At an RRP of AU$4499, the OM-D E-M1X won’t be the camera on everyone’s ‘must have’ list. But professional sports shooters with sore backs and shoulders from lugging around cameras that weigh four to five kilograms with 600mm lenses will find welcome relief in the E-M1X plus M.Zuiko Digital ED 300mm f/4 IS PRO, a combo that weighs just over one-and-a-half kilograms.
1. The same 20.4-megapixel Live MOS sensor as the OM-D E-M1 Mark II but with two TruePic VIII image processors that enable faster image processing and support many of the new technologies.
2. Integrated vertical grip with duplicated horizontal/vertical controls and a pull-out cartridge that accepts BLH-1 batteries; the same battery as is used in the E-M1 Mark II. The camera is CIPA rated for 870 shots/charge with IS on but no flash or approximately 1,290 frames per battery using the quick sleep mode. In practice we found these figures to be conservative.
3. Enhanced 5-axis sensor-shift image stabilisation that can synchronise in-body and in-lens IS systems to enable up to 7.5EV of shake correction.
4. All-cross-type hybrid AF system with 121-point on-chip phase detection sensors supporting a new Intelligent Subject Detection function and AF Target mode for focus tracking and high-speed continuous shooting. A joystick multi selector enables users to re-position the focus area while looking through the viewfinder.
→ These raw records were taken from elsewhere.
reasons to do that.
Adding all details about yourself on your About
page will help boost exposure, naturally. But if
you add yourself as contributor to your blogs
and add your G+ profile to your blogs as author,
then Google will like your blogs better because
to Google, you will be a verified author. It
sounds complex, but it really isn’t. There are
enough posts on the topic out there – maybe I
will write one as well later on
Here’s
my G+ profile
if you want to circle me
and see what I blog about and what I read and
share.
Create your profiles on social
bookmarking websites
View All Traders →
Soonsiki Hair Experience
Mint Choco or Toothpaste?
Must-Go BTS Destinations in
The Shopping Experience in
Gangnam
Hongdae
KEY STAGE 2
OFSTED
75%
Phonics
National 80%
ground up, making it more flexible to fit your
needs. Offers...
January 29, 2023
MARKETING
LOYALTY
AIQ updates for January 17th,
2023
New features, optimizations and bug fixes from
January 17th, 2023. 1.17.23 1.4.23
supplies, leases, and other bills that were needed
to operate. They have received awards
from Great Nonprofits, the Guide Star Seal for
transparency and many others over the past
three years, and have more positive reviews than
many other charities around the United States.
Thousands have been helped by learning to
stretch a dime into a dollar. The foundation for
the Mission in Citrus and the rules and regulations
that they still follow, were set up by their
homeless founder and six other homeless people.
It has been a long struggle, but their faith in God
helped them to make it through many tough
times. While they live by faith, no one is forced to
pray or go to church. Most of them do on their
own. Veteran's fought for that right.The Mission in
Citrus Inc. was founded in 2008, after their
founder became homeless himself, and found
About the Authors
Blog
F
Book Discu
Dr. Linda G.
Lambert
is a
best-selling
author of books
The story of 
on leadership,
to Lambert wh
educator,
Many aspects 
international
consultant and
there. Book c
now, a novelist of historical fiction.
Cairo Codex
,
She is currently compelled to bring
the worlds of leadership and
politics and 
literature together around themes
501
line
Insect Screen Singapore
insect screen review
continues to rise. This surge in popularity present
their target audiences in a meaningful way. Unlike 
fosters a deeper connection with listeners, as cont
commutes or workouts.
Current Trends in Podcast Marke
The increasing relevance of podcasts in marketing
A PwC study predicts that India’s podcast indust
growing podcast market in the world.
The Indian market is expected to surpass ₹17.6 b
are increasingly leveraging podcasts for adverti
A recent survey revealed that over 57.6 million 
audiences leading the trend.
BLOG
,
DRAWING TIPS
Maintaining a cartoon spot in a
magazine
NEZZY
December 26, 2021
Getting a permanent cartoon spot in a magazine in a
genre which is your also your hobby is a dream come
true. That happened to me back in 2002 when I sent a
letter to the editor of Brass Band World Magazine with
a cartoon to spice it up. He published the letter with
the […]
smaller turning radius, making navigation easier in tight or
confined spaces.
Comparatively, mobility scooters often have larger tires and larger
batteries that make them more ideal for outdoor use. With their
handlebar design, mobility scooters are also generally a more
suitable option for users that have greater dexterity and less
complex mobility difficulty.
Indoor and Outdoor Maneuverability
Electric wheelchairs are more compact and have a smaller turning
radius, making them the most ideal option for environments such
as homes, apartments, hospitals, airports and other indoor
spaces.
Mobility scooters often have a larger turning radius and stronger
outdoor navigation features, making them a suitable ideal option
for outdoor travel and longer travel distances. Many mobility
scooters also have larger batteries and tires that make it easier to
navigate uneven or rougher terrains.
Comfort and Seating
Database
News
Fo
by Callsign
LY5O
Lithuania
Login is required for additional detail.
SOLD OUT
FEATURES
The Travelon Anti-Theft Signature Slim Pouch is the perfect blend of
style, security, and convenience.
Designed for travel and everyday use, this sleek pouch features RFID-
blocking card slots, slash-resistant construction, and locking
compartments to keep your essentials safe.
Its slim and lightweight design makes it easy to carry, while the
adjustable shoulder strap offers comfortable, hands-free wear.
5. Up to 60 fps continuous shooting in silent mode (using the electronic shutter) with focus and exposure locked on the first frame or up to 18 fps with continuous AF and focus tracking. Up to 15 fps shooting with the mechanical shutter.
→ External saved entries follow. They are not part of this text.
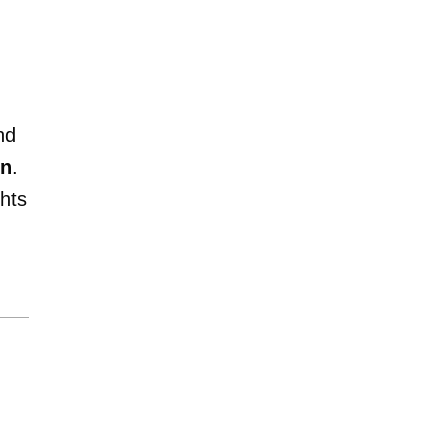
nd
on
.
hts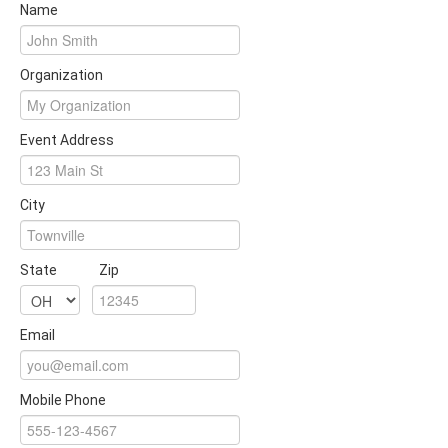
Name
Organization
Event Address
City
State
Zip
Email
Mobile Phone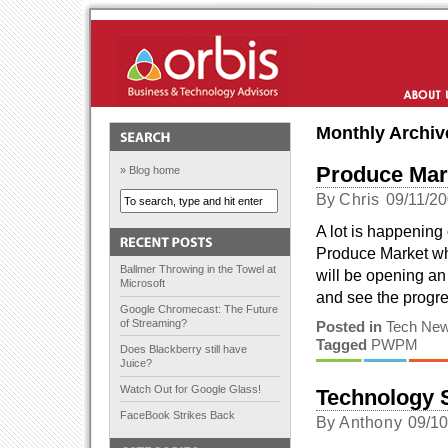
Orbis Solutions
About Us
Monthly Archiv
Produce Mar
» Blog home
By
Chris
09/11/2
A lot is happening
Produce Market whi
Ballmer Throwing in the Towel at
will be opening an 
Microsoft
and see the progre
Google Chromecast: The Future
of Streaming?
Posted in
Tech Ne
Tagged
PWPM
Does Blackberry still have
Juice?
Watch Out for Google Glass!
Technology S
FaceBook Strikes Back
By
Anthony
09/1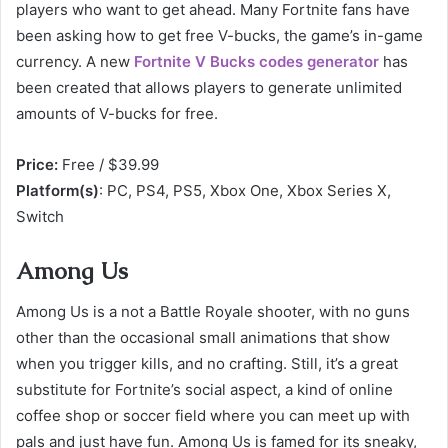
players who want to get ahead. Many Fortnite fans have
been asking how to get free V-bucks, the game’s in-game
currency. A new
Fortnite V Bucks codes generator
has
been created that allows players to generate unlimited
amounts of V-bucks for free.
Price:
Free / $39.99
Platform(s)
: PC, PS4, PS5, Xbox One, Xbox Series X,
Switch
Among Us
Among Us is a not a Battle Royale shooter, with no guns
other than the occasional small animations that show
when you trigger kills, and no crafting. Still, it’s a great
substitute for Fortnite’s social aspect, a kind of online
coffee shop or soccer field where you can meet up with
pals and just have fun. Among Us is famed for its sneaky,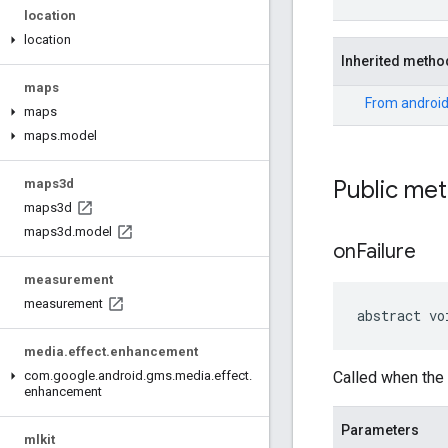
location
location
Inherited metho
maps
From
android
maps
maps
.
model
Public me
maps3d
maps3d
maps3d
.
model
on
Failure
measurement
measurement
abstract vo
media
.
effect
.
enhancement
Called when the g
com
.
google
.
android
.
gms
.
media
.
effect
.
enhancement
Parameters
mlkit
6. The shutter is rated for 400,000 actuations and the camera includes Flicker Scan and anti-flicker settings to prevent uneven exposures and uneven colouring between sequential frames when shooting under fluorescent lighting.
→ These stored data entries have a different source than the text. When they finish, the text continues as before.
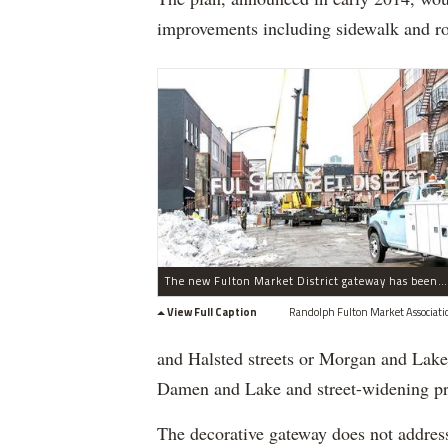
improvements including sidewalk and ro
The new Fulton Market District gateway has been installed on West Fulton Street near North Green Street in the West Loop.
View Full Caption
Randolph Fulton Market Associati
and Halsted streets or Morgan and Lake 
Damen and Lake and street-widening pro
The decorative gateway does not address 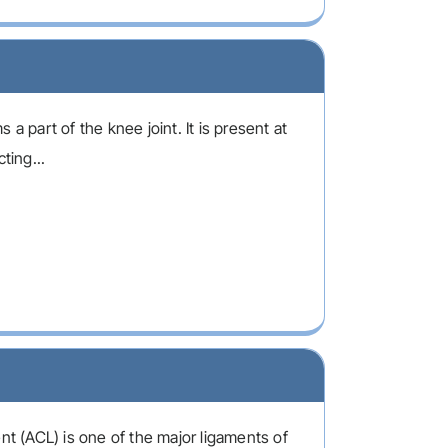
 a part of the knee joint. It is present at
ting...
nt (ACL) is one of the major ligaments of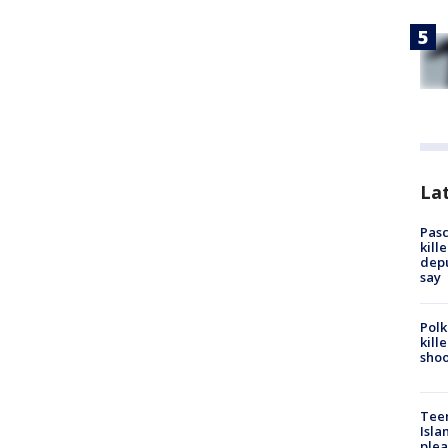
Lat
Pasc
kill
depu
say
Polk
kill
shoo
Teen
Isla
plea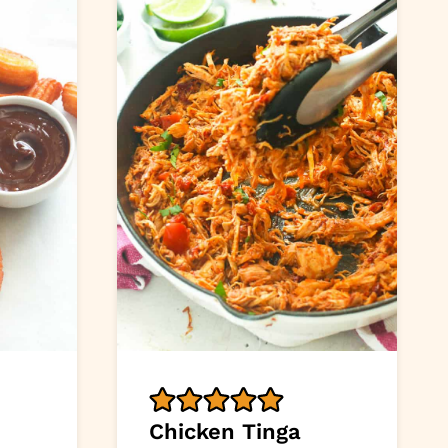
Chicken Tinga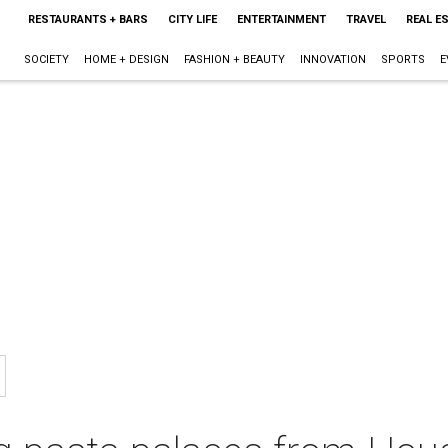
RESTAURANTS + BARS
CITY LIFE
ENTERTAINMENT
TRAVEL
REAL E
SOCIETY
HOME + DESIGN
FASHION + BEAUTY
INNOVATION
SPORTS
E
7. A new Handheld High Res Shot mode uses the technology that drives the dust reduction and stabilisation systems to record and combine multiple exposures to create 50-megapixel images. The camera also provides the more traditional Tripod High Res Shot which can produce ultra high-resolution 80-megapixel images.
8. Professional quality C4K and 4K video can be recorded at 30 fps or 24 fps with a 237 Mbps bit rate. High-speed movie recording is supported at 120 fps with full HD resolution and the camera has an HDMI micro-D port and separate 3.5 mm stereo mini jacks for a microphone and headphones. A 2.5mm jack is included for the wired remote control.
9. Integrated ‘field sensors’ include a GPS sensor, temperature sensor, manometer and compass. The data they collect is automatically added to the image metadata in still pictures and movie clips.
10. Wireless functions include Wi-Fi (IEEE 802.11a/b/g/n/ac) as well as low-energy Bluetooth (Ver. 4.2 BLE). When used with smart device via the Olympus Capture camera control app, they support remote camera control and image transfer, including the ability to transfer images wirelessly to a computer when shooting in the studio without connecting a USB cable.